Be careful not to overcomplicate things. You want a plugin system, but I don't think you really want factories. I would propose you simply make users register their classes (in their shared object), and that you simply pass the arguments to the classes' Produce (static) member functions. You store the objects if and only if they're not the nullptr.

Thanks for your answer! *All of your derived types must be available when you declare the Factory type.* this is unfortunately a big burden for downstream developers: *The tricky part is that I want said factories to work for user-defined subclasses as well.* I want to avoid explicitly having to make a list of all derived types, especially considering this burden would be put on users, rather than myself. I fear that this requirement is likely to be misunderstood and unintentionally abused. — Marc Claesen, Jul 01 '13 at 13:20
Well, it would work for user-defined subclasses, unless with "user-defined" you mean "through some kind of plugin system". That would complicate matters of course. Although it might still be possible. Not sure if this is what you mean with user-defined though. — Aleph, Jul 01 '13 at 13:41
that is indeed what I am referring to. I will modify the original question to make this more clear. Thanks for pointing that out! — Marc Claesen, Jul 01 '13 at 13:43
@MarcClaesen Be careful! This may cause serious problems. I'm assuming you're loading a shared object or something? Note that someone could break all other plugins by creating multiple classes that both do not return a nullptr. — Aleph, Jul 01 '13 at 13:45
Yes, that is indeed a concern I am aware of. It is still a functional requirement, though, so I'll have to deal with that somehow -- probably through extensive documentation of don'ts. — Marc Claesen, Jul 01 '13 at 13:47
let us [continue this discussion in chat](http://chat.stackoverflow.com/rooms/32684/discussion-between-anothertest-and-marc-claesen) — Aleph, Jul 01 '13 at 13:49
@AnotherTest: You say there is no runtime overhead, but doesn't it call each of the derived `Produce(..)` methods in turn until one returns a non-null pointer? For a large number of derived classes, that could be quite a lot of runtime overhead. Or is this taken care of with the meta-programming? — icabod, Jul 01 '13 at 16:04
@icabod I meant no additional overhead. You still have to call the functions anyway, regardless of the approach. The main problem with the question here is that there can only be one resulting Base type, which seems to be incorrect. — Aleph, Jul 01 '13 at 16:08

icabod · Answer 3 · 2013-07-02T11:03:32.700

Update: This answer made the assumption that some kind of magic existed that could be read and passed to the factory, but that's apparently not the case. I'm leaving the answer here because a) I may update it, and b) I like it anyway.

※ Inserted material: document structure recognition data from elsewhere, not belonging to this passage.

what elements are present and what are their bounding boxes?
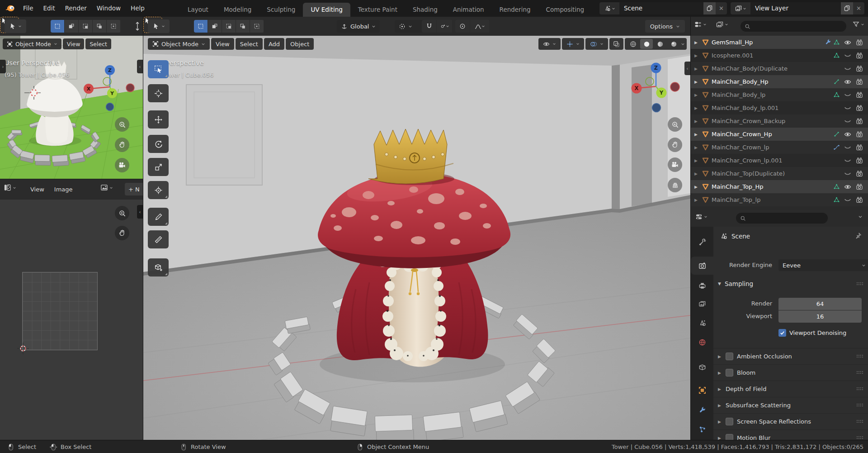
- select-mode-set[interactable]: [51, 20, 64, 33]
- clipped-toolbar-icon[interactable]: [134, 20, 143, 32]
- camera-visibility-icon[interactable]: [854, 52, 865, 59]
- outliner-row[interactable]: ▶GemSmall_Hp: [691, 36, 868, 49]
- workspace-tab-compositing[interactable]: Compositing: [538, 3, 592, 17]
- scene-name[interactable]: Scene: [619, 2, 703, 14]
- unlink-scene-button[interactable]: ✕: [716, 2, 727, 14]
- select-mode-extend[interactable]: [65, 20, 78, 33]
- object-name[interactable]: MainChar_Crown_Hp: [712, 131, 772, 138]
- tool-measure-button[interactable]: [148, 230, 169, 248]
- tool-add-cube-button[interactable]: [148, 258, 169, 277]
- image-editor-canvas[interactable]: ‹: [0, 200, 143, 440]
- panel-checkbox[interactable]: [726, 369, 733, 377]
- camera-visibility-icon[interactable]: [854, 78, 865, 86]
- object-name[interactable]: MainChar_Crown_Backup: [712, 118, 785, 124]
- editor-separator-right[interactable]: [690, 17, 691, 440]
- sampling-drag-dots[interactable]: [856, 282, 863, 286]
- tool-select-box-button[interactable]: [148, 60, 169, 78]
- outliner-row[interactable]: ▶MainChar_Top(Duplicate): [691, 167, 868, 180]
- expand-arrow-icon[interactable]: ▶: [694, 80, 702, 84]
- image-browse-dropdown[interactable]: [100, 184, 113, 191]
- object-name[interactable]: MainChar_Body_Hp: [712, 78, 769, 85]
- viewport-mode-selector[interactable]: Object Mode: [148, 38, 210, 50]
- image-editor-menu-view[interactable]: View: [26, 186, 48, 193]
- uv-pan-button[interactable]: [115, 226, 129, 240]
- workspace-tab-sculpting[interactable]: Sculpting: [259, 3, 303, 17]
- tool-cursor-button[interactable]: [148, 84, 169, 102]
- active-tool-icon[interactable]: [5, 19, 26, 33]
- snap-settings-dropdown[interactable]: [437, 20, 452, 33]
- sampling-panel-header[interactable]: ▼ Sampling: [718, 280, 753, 287]
- tab-view-layer-properties[interactable]: [691, 295, 713, 313]
- shading-options-chevron[interactable]: [681, 42, 685, 46]
- tab-world-properties[interactable]: [691, 333, 713, 351]
- tab-output-properties[interactable]: [691, 277, 713, 295]
- camera-visibility-icon[interactable]: [854, 170, 865, 177]
- expand-arrow-icon[interactable]: ▶: [694, 145, 702, 150]
- object-name[interactable]: MainChar_Crown_lp.001: [712, 157, 782, 164]
- panel-drag-dots[interactable]: [856, 371, 863, 374]
- expand-arrow-icon[interactable]: ▶: [694, 198, 702, 202]
- select-mode-intersect[interactable]: [107, 20, 120, 33]
- overlays-dropdown[interactable]: [585, 38, 608, 50]
- new-image-button[interactable]: + N: [125, 183, 143, 196]
- object-name[interactable]: MainChar_Top(Duplicate): [712, 170, 785, 177]
- expand-arrow-icon[interactable]: ▶: [694, 172, 702, 176]
- workspace-tab-modeling[interactable]: Modeling: [216, 3, 259, 17]
- new-scene-button[interactable]: [703, 2, 716, 14]
- proportional-edit-toggle[interactable]: [455, 20, 470, 33]
- eye-closed-icon[interactable]: [842, 65, 854, 72]
- panel-checkbox[interactable]: [726, 353, 733, 360]
- expand-arrow-icon[interactable]: ▶: [694, 67, 702, 71]
- menu-render[interactable]: Render: [60, 5, 92, 12]
- camera-visibility-icon[interactable]: [854, 91, 865, 99]
- preview-camera-view-button[interactable]: [115, 158, 129, 172]
- panel-drag-dots[interactable]: [856, 420, 863, 423]
- tab-scene-properties[interactable]: [691, 314, 713, 332]
- outliner-row[interactable]: ▶Icosphere.001: [691, 49, 868, 62]
- eye-closed-icon[interactable]: [842, 91, 854, 99]
- tool-scale-button[interactable]: [148, 158, 169, 176]
- preview-sidebar-expand-tab[interactable]: ‹: [137, 60, 143, 73]
- tab-object-properties[interactable]: [691, 381, 713, 399]
- remove-view-layer-button[interactable]: ✕: [853, 2, 864, 14]
- outliner-row[interactable]: ▶MainChar_Crown_Backup: [691, 114, 868, 128]
- expand-arrow-icon[interactable]: ▶: [694, 106, 702, 110]
- shading-wireframe-button[interactable]: [627, 39, 639, 49]
- preview-pan-button[interactable]: [115, 138, 129, 152]
- view-layer-icon[interactable]: [731, 2, 750, 14]
- expand-arrow-icon[interactable]: ▶: [694, 132, 702, 137]
- panel-drag-dots[interactable]: [856, 436, 863, 439]
- object-visibility-dropdown[interactable]: [538, 38, 561, 50]
- expand-arrow-icon[interactable]: ▶: [694, 53, 702, 58]
- tab-tool-properties[interactable]: [691, 233, 713, 251]
- viewport-menu-view[interactable]: View: [211, 38, 234, 50]
- tab-collection-properties[interactable]: [691, 358, 713, 376]
- uv-zoom-button[interactable]: [115, 206, 129, 220]
- outliner-search-input[interactable]: [741, 21, 846, 32]
- tool-annotate-button[interactable]: [148, 208, 169, 226]
- camera-visibility-icon[interactable]: [854, 157, 865, 164]
- panel-depth-of-field[interactable]: ▶Depth of Field: [713, 381, 868, 397]
- active-tool-icon-main[interactable]: [148, 19, 170, 33]
- viewport-menu-object[interactable]: Object: [286, 38, 314, 50]
- outliner-row[interactable]: ▶MainChar_Crown_lp.001: [691, 154, 868, 167]
- preview-mode-selector[interactable]: Object Mode: [3, 38, 61, 49]
- outliner-row[interactable]: ▶MainChar_Top_lp: [691, 193, 868, 206]
- object-name[interactable]: MainChar_Crown_lp: [712, 144, 769, 151]
- camera-visibility-icon[interactable]: [854, 105, 865, 112]
- panel-bloom[interactable]: ▶Bloom: [713, 364, 868, 381]
- menu-file[interactable]: File: [18, 5, 38, 12]
- menu-help[interactable]: Help: [126, 5, 150, 12]
- properties-editor-type-dropdown[interactable]: [695, 213, 708, 220]
- viewport-pan-button[interactable]: [668, 138, 682, 152]
- panel-drag-dots[interactable]: [856, 387, 863, 391]
- eye-closed-icon[interactable]: [842, 196, 854, 204]
- object-name[interactable]: MainChar_Body_lp.001: [712, 105, 778, 111]
- outliner-display-mode-dropdown[interactable]: [694, 21, 707, 28]
- panel-collapse-arrow[interactable]: ▶: [718, 387, 726, 391]
- gizmos-dropdown[interactable]: [562, 38, 584, 50]
- camera-visibility-icon[interactable]: [854, 144, 865, 151]
- menu-edit[interactable]: Edit: [38, 5, 60, 12]
- expand-arrow-icon[interactable]: ▶: [694, 119, 702, 124]
- panel-collapse-arrow[interactable]: ▶: [718, 436, 726, 440]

Not hugely different from your own answer, not using C++11 techniques (I've not had a chance to update it yet, or have it return a smart pointer, etc), and not entirely my own work, but this is the factory class I use. Importantly (IMHO) it doesn't call each possible class's methods to find the one that matches - it does this via the map.

#include <map>
// extraneous code has been removed, such as empty constructors, ...
template <typename _Key, typename _Base, typename _Pred = std::less<_Key> >
class Factory {
public:
    typedef _Base* (*CreatorFunction) (void);
    typedef std::map<_Key, CreatorFunction, _Pred> _mapFactory;

    // called statically by all classes that can be created
    static _Key Register(_Key idKey, CreatorFunction classCreator) {
        get_mapFactory()->insert(std::pair<_Key, CreatorFunction>(idKey, classCreator));
        return idKey;
    }

    // Tries to create instance based on the key
    static _Base* Create(_Key idKey) {
        _mapFactory::iterator it = get_mapFactory()->find(idKey);
        if (it != get_mapFactory()->end()) {
            if (it->second) {
                return it->second();
            }
        }
        return 0;
    }

protected:
    static _mapFactory * get_mapFactory() {
        static _mapFactory m_sMapFactory;
        return &m_sMapFactory;
    }
};

To use this you just declare the base-type, and for each class you register it as a static. Note that when you register, the key is returned, so I tend to add this as a member of the class, but it's not necessary, just neat :) ...

// shape.h
// extraneous code has been removed, such as empty constructors, ...
// we also don't technically need the id() method, but it could be handy
// if at a later point you wish to query the type.
class Shape {
public:
    virtual std::string id() const = 0;
};
typedef Factory<std::string, Shape> TShapeFactory;

Now we can create a new derived class, and register it as creatable by TShapeFactory...

// cube.h
// extraneous code has been removed, such as empty constructors, ...
class Cube : public Shape {
protected:
    static const std::string _id;
public:
    static Shape* Create() {return new Cube;}
    virtual std::string id() const {return _id;};
};

// cube.cpp
const std::string Cube::_id = TShapeFactory::Register("cube", Cube::Create);

Then we can create a new item based on, in this case, a string:

Shape* a_cube = TShapeFactory::Create("cube");
Shape* a_triangle = TShapeFactory::Create("triangle");
// a_triangle is a null pointer, as we've not registered a "triangle"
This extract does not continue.